For Azure Logic Apps, replace regex-based validation with built-in schema validation:

// Use JSON schema validation instead of regex
@triggerBody()?['email'] 
// Validate against schema in a separate step
@json('{
  "$schema": "http://json-schema.org/draft-07/schema#",
  "type": "string",
  "format": "email"
}')

Azure API Management policies can use the validate-content policy instead of regex:

<validate-content contentType="application/json" schema="@/schemas/email.json" />

Implement timeout controls in Azure Functions to limit regex processing time:

using System.Text.RegularExpressions;

public static async Task<HttpResponseData> Run( HttpRequestData req, FunctionContext executionContext ) {
    var email = await req.ReadFromJsonAsync<string>();
    
    // Safe pattern with timeout
    var regex = new Regex(@"^[a-zA-Z0-9._%+-]+@[a-zA-Z0-9.-]+\\.[a-zA-Z]{2,}$", 
        RegexOptions.Compiled, 
        TimeSpan.FromMilliseconds(100)); // 100ms timeout
    
    try {
        if (!regex.IsMatch(email)) {
            return req.CreateResponse(HttpStatusCode.BadRequest);
        }
    } catch (RegexMatchTimeoutException) {
        return req.CreateResponse(HttpStatusCode.RequestTimeout);
    }
    
    return req.CreateResponse(HttpStatusCode.OK);
}

For Azure Logic Apps, use the timeout feature in HTTP actions and implement circuit breaker patterns:

// Set timeout for HTTP actions
@parameters('httpTimeout') // 10 seconds
// Add retry policy with exponential backoff

middleBrick's remediation guidance includes specific Azure recommendations:

VulnerabilityAzure RecommendationImplementation Effort
Nested QuantifierReplace with validation libraryLow
Backtracking ProneAdd timeout + safe patternsMedium
Input ValidationUse JSON schema validationLow

Consider Azure-specific architectural patterns like using Azure API Management's built-in validation features instead of custom regex in functions. This centralizes security controls and reduces the attack surface across your Azure services.

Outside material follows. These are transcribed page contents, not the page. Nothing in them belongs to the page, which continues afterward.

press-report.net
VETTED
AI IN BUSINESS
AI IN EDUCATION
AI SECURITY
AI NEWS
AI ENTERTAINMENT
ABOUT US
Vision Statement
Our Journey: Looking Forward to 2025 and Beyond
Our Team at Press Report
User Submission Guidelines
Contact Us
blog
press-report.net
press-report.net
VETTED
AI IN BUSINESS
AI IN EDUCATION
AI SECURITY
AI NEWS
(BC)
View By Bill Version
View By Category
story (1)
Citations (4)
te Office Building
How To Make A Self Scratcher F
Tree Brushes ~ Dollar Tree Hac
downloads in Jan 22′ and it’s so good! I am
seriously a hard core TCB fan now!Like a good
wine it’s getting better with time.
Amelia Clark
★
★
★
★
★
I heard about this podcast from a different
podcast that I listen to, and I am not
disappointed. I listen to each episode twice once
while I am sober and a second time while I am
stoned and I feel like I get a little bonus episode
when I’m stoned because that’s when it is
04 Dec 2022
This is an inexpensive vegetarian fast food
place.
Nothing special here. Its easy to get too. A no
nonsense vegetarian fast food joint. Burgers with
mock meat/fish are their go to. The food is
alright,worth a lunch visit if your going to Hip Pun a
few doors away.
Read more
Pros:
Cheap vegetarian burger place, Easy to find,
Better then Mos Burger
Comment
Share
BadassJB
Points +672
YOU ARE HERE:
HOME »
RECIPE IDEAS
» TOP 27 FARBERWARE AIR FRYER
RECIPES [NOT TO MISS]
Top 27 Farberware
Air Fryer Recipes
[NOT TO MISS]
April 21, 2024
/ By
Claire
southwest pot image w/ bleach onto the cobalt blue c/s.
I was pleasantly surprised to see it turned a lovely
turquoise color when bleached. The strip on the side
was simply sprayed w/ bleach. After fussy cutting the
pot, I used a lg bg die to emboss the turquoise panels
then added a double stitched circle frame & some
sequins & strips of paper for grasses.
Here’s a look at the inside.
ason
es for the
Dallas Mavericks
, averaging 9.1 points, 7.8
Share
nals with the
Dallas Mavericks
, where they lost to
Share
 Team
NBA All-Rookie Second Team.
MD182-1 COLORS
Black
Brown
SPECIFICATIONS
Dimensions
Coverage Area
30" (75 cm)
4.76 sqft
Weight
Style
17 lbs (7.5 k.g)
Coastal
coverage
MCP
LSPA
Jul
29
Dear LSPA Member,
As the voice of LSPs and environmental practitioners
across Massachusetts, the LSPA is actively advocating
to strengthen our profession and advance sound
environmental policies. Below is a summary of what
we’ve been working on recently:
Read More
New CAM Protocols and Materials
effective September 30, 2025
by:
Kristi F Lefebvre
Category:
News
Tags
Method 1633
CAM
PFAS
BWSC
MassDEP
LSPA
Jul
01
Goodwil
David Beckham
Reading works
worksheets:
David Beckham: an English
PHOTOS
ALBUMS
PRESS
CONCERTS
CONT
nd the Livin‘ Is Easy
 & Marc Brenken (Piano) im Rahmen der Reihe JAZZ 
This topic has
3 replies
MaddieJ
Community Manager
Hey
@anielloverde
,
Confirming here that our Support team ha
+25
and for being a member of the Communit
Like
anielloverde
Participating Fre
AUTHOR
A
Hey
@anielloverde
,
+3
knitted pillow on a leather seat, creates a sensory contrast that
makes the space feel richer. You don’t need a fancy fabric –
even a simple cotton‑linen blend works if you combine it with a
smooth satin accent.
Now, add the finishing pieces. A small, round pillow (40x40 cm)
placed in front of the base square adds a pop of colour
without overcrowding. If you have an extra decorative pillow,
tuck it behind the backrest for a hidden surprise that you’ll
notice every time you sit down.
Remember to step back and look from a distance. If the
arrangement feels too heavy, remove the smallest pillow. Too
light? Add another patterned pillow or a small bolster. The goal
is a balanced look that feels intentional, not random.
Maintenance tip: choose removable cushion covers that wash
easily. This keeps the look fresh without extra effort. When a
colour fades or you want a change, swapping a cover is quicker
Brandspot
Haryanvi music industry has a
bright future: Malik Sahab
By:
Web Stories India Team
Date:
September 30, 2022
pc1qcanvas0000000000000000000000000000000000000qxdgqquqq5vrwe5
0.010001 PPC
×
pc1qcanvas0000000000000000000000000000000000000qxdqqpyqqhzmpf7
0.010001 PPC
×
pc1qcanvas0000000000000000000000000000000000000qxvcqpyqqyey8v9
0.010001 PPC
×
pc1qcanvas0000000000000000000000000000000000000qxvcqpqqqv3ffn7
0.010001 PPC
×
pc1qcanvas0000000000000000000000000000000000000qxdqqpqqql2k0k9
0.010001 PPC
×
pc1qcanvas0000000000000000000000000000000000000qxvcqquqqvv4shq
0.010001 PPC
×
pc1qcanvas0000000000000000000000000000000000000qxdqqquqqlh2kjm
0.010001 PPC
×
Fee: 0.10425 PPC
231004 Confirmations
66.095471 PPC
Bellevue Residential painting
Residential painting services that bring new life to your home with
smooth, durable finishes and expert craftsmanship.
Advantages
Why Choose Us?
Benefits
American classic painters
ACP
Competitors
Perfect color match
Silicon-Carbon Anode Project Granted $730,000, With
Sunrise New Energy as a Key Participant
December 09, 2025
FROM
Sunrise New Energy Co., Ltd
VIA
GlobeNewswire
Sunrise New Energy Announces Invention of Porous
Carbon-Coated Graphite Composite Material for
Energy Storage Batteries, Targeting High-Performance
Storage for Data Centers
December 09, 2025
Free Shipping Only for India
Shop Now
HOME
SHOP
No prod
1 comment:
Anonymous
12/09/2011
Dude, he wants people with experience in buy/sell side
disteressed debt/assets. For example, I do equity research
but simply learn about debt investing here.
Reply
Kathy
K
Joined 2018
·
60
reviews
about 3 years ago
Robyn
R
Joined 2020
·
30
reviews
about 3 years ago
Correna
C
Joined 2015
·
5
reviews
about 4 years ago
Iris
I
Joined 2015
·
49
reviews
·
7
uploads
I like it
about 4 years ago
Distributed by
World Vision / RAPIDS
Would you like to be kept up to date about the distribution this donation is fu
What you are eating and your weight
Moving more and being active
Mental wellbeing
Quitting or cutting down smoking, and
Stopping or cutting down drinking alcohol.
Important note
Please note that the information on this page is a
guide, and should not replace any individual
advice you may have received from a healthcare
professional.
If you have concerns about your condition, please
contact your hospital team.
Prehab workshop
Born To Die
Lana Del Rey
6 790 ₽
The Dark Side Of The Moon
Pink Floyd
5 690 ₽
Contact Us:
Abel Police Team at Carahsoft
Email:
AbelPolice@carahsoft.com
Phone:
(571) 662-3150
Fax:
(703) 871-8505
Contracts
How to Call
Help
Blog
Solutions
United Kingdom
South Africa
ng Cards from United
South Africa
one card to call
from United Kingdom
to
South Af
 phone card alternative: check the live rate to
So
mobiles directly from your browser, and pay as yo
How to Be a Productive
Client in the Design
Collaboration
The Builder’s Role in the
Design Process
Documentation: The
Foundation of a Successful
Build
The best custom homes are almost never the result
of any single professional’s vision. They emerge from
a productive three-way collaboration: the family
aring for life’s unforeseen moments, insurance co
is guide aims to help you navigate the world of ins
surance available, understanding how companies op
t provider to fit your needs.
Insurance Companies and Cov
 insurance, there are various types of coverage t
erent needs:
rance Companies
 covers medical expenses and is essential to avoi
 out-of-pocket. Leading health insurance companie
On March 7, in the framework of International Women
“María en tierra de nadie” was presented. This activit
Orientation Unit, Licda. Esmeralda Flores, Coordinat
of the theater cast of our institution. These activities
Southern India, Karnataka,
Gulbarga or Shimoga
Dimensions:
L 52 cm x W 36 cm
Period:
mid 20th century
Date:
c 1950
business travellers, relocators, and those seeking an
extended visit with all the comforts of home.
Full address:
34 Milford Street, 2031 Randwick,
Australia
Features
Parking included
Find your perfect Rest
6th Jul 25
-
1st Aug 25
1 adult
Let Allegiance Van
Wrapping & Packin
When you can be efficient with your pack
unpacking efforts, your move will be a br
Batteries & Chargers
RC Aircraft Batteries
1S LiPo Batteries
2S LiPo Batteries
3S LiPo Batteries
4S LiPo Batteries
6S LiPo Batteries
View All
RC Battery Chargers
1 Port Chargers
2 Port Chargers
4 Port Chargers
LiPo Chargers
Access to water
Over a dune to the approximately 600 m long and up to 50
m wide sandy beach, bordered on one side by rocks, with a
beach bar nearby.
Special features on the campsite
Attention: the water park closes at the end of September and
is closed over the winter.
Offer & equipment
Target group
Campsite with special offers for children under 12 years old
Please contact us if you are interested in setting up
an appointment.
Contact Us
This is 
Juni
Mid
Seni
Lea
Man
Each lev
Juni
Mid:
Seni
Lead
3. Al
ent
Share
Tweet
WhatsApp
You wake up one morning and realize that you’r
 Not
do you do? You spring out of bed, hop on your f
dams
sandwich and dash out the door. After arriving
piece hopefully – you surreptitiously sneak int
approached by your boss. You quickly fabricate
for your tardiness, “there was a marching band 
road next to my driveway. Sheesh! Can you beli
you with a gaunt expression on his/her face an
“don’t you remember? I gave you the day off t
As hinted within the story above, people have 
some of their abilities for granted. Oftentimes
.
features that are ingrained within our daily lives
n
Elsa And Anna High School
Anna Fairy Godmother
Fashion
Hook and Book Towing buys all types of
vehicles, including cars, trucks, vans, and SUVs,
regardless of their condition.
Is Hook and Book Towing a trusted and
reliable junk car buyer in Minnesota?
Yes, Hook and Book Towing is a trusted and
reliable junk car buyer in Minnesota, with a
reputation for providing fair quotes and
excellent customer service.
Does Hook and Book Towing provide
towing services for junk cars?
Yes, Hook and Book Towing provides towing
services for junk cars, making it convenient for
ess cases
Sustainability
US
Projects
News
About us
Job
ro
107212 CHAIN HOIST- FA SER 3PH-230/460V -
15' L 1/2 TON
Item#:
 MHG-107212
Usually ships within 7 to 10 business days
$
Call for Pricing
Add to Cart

Related CWEs: inputValidation

CWE IDNameSeverity
CWE-20Improper Input Validation HIGH
CWE-22Path Traversal HIGH
CWE-74Injection CRITICAL
CWE-77Command Injection CRITICAL
CWE-78OS Command Injection CRITICAL
CWE-79Cross-site Scripting (XSS) HIGH
CWE-89SQL Injection CRITICAL
CWE-90LDAP Injection HIGH
CWE-91XML Injection HIGH
CWE-94Code Injection CRITICAL

Frequently Asked Questions

How can I test my Azure Functions for ReDoS vulnerabilities?
Use middleBrick to scan your Azure Function endpoints with the --azure-specific flag. The scanner tests regex patterns with pathological inputs and analyzes your Azure Function code for vulnerable patterns. You can also use Azure Monitor to track execution times and identify functions with abnormally high processing durations.
Are Azure Logic Apps more vulnerable to ReDoS than Azure Functions?
Both have similar vulnerabilities, but Azure Logic Apps may be harder to detect because the regex processing happens in the Logic Apps runtime rather than your code. Logic Apps expressions use regex internally for various operations, and the visual nature of Logic Apps can make it harder to spot dangerous patterns. middleBrick specifically analyzes Logic App definitions for ReDoS vulnerabilities.